About this task - From the line containing "belief is that" down to the last line of the records below, give every line again without any change.

Material for the task -

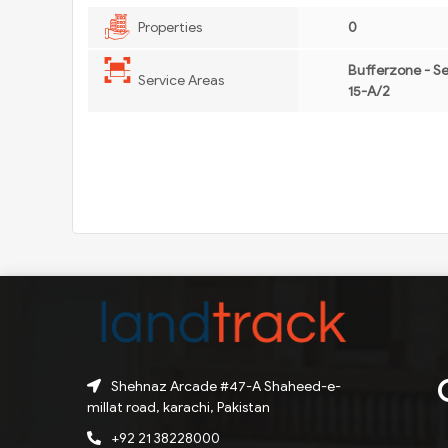
Properties
0
Bufferzone - S
Service Areas
15-A/2
Shehnaz Arcade #47-A Shaheed-e-
millat road, karachi, Pakistan
+92 21 38228000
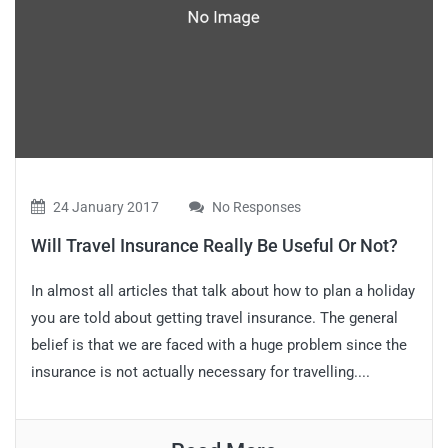
24 January 2017
No Responses
Will Travel Insurance Really Be Useful Or Not?
In almost all articles that talk about how to plan a holiday
you are told about getting travel insurance. The general
belief is that we are faced with a huge problem since the
insurance is not actually necessary for travelling....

Solution for this task -
belief is that we are faced with a huge problem since the
insurance is not actually necessary for travelling....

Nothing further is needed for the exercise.